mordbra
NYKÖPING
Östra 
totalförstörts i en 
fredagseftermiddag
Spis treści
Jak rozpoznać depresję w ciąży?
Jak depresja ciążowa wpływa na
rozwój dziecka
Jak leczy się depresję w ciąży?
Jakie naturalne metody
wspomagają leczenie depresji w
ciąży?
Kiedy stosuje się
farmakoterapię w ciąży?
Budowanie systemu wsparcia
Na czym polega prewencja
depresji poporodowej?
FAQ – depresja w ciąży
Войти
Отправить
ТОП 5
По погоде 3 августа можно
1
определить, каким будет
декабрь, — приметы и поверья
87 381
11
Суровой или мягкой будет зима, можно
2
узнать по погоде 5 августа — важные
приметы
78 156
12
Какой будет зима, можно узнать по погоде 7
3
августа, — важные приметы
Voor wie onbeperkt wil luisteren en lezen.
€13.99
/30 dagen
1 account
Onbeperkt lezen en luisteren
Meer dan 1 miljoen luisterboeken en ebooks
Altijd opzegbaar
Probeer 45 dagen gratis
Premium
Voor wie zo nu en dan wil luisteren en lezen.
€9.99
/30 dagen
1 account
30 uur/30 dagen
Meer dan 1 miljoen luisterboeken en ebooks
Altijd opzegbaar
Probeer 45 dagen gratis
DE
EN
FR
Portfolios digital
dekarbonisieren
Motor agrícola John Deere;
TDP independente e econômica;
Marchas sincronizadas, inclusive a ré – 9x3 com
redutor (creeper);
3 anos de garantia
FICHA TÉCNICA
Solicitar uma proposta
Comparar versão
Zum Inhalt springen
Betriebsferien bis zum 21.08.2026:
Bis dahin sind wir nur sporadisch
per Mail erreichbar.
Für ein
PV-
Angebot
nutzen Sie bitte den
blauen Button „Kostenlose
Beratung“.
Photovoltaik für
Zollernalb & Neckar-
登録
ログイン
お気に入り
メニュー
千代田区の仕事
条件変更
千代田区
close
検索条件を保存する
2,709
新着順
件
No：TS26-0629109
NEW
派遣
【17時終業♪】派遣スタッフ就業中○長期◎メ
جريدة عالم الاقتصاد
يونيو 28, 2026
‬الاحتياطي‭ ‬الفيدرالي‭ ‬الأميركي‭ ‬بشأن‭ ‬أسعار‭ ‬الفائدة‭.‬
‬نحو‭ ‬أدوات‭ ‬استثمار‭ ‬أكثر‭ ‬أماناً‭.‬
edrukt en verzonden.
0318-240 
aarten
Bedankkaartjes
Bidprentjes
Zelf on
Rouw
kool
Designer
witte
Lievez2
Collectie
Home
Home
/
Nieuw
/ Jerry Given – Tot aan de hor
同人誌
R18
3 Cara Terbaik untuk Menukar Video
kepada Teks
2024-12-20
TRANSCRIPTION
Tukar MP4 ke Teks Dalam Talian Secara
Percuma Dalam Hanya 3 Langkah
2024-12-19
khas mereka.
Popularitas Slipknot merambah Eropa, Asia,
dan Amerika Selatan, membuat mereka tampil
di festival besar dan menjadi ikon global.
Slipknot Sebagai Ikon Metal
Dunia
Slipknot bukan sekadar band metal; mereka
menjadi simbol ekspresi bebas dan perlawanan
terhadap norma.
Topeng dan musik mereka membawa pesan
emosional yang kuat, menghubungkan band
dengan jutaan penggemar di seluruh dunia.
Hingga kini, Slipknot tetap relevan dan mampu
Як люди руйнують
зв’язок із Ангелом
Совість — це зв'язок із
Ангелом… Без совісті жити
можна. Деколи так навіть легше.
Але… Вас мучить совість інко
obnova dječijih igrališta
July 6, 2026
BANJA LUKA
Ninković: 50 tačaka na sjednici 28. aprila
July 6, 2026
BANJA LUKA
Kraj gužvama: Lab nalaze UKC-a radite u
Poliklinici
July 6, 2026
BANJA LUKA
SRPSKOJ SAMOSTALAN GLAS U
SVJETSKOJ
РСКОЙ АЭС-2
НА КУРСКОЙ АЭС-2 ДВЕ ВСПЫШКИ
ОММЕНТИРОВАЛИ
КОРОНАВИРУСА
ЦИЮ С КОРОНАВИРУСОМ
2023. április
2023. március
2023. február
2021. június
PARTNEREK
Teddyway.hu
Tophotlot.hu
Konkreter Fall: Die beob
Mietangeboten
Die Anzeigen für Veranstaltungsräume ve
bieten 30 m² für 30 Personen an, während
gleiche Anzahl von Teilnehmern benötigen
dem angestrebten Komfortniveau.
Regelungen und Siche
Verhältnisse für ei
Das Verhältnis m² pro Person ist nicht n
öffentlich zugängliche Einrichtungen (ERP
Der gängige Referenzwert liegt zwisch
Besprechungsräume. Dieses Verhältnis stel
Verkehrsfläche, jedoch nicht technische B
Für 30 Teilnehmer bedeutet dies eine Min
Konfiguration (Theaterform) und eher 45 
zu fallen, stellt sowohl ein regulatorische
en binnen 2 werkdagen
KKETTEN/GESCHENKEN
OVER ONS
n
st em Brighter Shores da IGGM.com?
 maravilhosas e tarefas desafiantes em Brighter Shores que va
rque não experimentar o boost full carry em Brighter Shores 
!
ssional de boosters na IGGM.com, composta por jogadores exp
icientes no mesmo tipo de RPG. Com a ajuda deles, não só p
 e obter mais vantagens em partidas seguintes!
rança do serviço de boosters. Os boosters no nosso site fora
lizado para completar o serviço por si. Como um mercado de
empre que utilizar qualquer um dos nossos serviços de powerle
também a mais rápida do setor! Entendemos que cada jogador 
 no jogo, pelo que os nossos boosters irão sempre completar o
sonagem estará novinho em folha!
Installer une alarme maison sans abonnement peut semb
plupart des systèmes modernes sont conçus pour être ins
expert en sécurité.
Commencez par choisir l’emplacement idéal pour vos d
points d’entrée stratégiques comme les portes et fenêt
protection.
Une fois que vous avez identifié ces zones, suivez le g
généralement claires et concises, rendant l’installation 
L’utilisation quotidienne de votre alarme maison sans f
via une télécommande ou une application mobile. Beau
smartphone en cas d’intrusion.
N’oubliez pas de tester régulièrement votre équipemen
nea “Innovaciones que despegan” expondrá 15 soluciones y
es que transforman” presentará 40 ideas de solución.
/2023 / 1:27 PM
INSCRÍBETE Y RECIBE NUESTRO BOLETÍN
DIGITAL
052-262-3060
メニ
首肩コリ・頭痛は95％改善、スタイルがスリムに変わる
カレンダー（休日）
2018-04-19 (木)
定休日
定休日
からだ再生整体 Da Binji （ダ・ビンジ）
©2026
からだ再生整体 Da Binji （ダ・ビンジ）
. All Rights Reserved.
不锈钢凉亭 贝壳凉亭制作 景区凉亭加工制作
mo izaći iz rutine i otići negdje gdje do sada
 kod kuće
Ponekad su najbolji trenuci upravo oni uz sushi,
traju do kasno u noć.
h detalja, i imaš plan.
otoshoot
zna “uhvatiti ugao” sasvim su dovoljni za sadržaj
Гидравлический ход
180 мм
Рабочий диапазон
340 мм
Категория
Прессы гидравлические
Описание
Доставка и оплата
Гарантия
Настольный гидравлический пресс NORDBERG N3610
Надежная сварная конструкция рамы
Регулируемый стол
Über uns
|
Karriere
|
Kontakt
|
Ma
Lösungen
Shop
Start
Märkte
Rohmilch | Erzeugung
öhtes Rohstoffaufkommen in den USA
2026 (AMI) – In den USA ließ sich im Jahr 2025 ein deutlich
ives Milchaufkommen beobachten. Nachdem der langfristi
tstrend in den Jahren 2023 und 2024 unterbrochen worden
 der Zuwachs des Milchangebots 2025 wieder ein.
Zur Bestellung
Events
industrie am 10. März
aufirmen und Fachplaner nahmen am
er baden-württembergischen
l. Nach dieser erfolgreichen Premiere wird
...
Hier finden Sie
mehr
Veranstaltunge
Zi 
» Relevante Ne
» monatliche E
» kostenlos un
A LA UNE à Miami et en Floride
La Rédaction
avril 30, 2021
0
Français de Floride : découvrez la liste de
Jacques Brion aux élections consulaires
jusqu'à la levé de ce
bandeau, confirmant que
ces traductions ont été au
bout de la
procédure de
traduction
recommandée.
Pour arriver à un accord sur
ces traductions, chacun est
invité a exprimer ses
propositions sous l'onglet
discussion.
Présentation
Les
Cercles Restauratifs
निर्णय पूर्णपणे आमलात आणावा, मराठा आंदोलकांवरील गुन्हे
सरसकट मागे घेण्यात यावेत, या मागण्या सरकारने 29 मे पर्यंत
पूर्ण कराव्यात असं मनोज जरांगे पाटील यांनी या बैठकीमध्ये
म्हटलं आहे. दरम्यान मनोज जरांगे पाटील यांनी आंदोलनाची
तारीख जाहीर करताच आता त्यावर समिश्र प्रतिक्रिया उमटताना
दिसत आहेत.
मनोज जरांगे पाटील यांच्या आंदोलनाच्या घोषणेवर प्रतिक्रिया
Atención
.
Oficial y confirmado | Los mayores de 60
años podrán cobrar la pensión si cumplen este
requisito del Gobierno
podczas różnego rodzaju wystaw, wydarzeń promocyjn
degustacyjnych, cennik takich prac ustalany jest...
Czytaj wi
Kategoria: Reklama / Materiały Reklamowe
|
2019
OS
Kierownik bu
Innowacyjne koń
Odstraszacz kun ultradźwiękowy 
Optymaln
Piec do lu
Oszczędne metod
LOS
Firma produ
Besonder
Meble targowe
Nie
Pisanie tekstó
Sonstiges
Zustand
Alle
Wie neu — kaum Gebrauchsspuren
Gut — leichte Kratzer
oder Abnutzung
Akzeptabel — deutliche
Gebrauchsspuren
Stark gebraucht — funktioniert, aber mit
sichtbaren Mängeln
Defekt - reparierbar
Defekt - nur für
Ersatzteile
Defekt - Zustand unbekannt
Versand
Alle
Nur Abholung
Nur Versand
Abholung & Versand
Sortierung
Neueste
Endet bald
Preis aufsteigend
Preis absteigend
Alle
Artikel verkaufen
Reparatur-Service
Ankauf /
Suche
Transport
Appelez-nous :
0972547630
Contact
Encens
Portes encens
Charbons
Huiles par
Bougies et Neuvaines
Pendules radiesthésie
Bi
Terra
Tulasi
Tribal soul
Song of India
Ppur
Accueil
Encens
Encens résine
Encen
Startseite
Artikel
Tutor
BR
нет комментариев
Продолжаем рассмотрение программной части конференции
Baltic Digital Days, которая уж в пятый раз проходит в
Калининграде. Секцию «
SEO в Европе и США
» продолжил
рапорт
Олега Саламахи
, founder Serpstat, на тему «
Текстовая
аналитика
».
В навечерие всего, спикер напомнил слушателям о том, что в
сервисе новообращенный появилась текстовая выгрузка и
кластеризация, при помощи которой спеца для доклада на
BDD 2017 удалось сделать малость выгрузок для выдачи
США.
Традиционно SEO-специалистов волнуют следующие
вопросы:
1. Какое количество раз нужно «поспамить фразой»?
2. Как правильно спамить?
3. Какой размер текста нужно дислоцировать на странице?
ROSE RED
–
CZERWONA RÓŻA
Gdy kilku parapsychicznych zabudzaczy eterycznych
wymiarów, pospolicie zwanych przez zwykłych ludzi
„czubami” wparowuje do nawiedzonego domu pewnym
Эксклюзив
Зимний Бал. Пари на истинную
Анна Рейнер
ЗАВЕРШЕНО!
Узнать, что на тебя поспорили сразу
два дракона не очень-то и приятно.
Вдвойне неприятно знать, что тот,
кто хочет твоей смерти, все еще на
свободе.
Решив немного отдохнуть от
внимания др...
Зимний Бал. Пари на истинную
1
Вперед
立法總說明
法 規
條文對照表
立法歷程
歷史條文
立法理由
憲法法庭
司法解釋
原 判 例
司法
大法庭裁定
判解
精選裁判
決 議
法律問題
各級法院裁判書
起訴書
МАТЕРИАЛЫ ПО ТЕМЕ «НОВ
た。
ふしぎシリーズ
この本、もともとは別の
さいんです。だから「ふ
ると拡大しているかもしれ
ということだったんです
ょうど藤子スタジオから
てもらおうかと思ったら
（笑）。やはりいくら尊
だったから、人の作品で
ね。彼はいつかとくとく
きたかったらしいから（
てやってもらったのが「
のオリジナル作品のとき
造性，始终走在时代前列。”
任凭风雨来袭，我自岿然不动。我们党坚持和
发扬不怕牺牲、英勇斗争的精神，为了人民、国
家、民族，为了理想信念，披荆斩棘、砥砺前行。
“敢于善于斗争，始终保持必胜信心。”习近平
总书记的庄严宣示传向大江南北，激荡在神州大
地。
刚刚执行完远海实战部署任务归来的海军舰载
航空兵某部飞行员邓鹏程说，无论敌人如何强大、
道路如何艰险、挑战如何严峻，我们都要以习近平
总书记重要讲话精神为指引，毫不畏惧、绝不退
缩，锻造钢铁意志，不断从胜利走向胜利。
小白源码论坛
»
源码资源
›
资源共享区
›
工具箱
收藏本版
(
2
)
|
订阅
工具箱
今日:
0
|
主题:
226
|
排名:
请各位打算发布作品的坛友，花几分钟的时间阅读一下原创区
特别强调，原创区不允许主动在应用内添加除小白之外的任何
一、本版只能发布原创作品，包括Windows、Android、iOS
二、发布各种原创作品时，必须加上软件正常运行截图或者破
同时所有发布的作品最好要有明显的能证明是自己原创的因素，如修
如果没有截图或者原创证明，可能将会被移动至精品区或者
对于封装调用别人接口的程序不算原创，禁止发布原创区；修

● ● ● ● ●

■ The problem ■
In the records above, find each line that mentions the word "нужно", and copy it.

■ Task result ■
1. Какое количество раз нужно «поспамить фразой»?
3. Какой размер текста нужно дислоцировать на странице?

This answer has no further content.